A Chronology of History, Recalled

I’m sitting here looking at a stack of dates and they don’t exactly form a neat line. It’s like—I don’t know—a messy ledger of things that just kept happening. Take 1989. Alice Walton, heiress to the Wal-Mart fortune, hits and kills Oleta Hardin in Arkansas. She’s behind the wheel of a Porsche, speeding toward her bank, and suddenly a 50-year-old cannery worker is gone. No charges followed. It feels heavy, the kind of silence that settles in after a car door slams shut—the air is still, yet everything has shifted.
Then you trace back further. 1953, the CIA is busy under Allen Dulles. They’re deciding to overthrow Iran’s elected government while simultaneously dumping resources into mind control research. It’s a strange juxtaposition, isn’t it? Or maybe just standard operating procedure for that era. Then there’s 1949, the year NATO forms to stare down the U.S.S.R. The Soviet Union dissolved in 1991, yet here we are, and the alliance persists. History doesn’t always clean up after itself.
Some moments are just jarring, like the 1975 crash of a C-5A flight during Operation Babylift. It went down into a rice paddy near Tan Son Nhut, killing 154 people, including 78 children. You read that and you want to stop, but the calendar keeps ticking. 1970 sees 50,000 people on the National Mall marching for a ‘Victory’ that wasn’t coming, protesting the Vietnamization of a war that was already tearing the country apart.
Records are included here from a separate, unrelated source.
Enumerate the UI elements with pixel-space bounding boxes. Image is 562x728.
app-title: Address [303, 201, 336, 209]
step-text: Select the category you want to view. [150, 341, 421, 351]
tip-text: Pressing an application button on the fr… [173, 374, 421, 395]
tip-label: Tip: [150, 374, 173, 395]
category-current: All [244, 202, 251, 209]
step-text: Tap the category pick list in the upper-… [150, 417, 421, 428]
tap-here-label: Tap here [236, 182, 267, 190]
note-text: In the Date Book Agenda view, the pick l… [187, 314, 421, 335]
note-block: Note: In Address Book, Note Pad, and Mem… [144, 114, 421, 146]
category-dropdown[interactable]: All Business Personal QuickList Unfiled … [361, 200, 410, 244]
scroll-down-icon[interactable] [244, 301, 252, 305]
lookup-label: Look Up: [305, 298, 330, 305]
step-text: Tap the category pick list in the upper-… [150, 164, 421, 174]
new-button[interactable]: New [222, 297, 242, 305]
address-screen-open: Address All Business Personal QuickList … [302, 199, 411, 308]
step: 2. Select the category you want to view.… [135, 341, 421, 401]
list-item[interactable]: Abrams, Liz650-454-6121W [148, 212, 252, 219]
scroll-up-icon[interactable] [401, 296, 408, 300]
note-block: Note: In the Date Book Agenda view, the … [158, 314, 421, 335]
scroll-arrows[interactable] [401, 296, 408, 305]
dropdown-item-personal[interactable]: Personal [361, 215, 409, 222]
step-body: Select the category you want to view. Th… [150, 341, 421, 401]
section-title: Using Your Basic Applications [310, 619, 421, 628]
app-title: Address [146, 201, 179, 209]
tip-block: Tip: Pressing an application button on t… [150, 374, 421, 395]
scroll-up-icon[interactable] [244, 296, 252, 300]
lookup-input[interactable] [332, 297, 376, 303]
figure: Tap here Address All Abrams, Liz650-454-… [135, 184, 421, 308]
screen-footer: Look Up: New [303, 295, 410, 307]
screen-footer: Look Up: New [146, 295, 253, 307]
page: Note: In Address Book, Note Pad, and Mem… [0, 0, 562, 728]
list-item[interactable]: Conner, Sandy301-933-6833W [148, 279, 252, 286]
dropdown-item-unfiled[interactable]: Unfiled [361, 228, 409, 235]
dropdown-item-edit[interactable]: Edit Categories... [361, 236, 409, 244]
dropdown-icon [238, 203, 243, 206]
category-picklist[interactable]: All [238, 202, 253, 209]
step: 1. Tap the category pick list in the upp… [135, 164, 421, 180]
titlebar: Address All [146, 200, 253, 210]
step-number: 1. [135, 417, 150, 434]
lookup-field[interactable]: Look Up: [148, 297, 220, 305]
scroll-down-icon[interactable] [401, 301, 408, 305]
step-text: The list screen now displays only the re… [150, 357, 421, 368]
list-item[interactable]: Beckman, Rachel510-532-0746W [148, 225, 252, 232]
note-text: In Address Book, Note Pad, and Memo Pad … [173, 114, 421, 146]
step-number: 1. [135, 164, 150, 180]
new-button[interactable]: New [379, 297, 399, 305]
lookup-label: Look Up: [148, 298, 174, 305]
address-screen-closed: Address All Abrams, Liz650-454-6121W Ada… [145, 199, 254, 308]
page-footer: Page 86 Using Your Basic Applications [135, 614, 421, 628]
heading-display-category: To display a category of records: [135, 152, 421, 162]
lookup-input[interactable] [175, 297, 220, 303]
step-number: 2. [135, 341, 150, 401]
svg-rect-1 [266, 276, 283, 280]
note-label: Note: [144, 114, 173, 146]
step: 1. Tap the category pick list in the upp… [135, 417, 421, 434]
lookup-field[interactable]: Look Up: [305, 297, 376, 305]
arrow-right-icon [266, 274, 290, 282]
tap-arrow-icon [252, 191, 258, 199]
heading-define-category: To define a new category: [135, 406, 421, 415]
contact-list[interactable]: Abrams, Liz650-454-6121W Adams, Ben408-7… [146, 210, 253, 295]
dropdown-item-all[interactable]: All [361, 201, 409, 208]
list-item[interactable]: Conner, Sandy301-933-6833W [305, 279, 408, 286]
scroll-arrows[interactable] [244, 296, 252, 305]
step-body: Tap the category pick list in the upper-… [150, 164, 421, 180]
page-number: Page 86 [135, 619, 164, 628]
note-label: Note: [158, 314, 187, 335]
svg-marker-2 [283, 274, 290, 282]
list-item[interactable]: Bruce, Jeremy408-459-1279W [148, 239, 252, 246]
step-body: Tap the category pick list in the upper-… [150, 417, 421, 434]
There’s a weird rhythm to it all. 1968, MLK is killed in Memphis—James Earl Ray, maybe, or maybe people we still don’t know anything about. A year earlier, in 1967, King denounces the Vietnam War, calling for a merger of civil rights and anti-war efforts. The backlash was immediate; 168 newspapers turned on him instantly. It makes you wonder how quickly the narrative shifts. Actually, wait—was it 168? Yes, that’s the figure Misryoum cites. It’s a lot of ink spent on silencing a voice.
And then there’s the ‘Third Wave’ experiment in Palo Alto in 1967. Robert Jones’ students start doing these cross-chest salutes and building a movement. It’s small, but it’s a symptom. It’s strange how fast things can take root, isn’t it? Like how in 1877, a house in Somerville, Massachusetts, got the first home telephone. That tech changed everything, though it feels like a different lifetime compared to the cold logic of Reagan’s Iran-Contra scandal in 1984, where he swapped arms for funding after Congress cut the purse strings.
It’s a lot to process. The past is just a pile of these moments, and they don’t always fit together.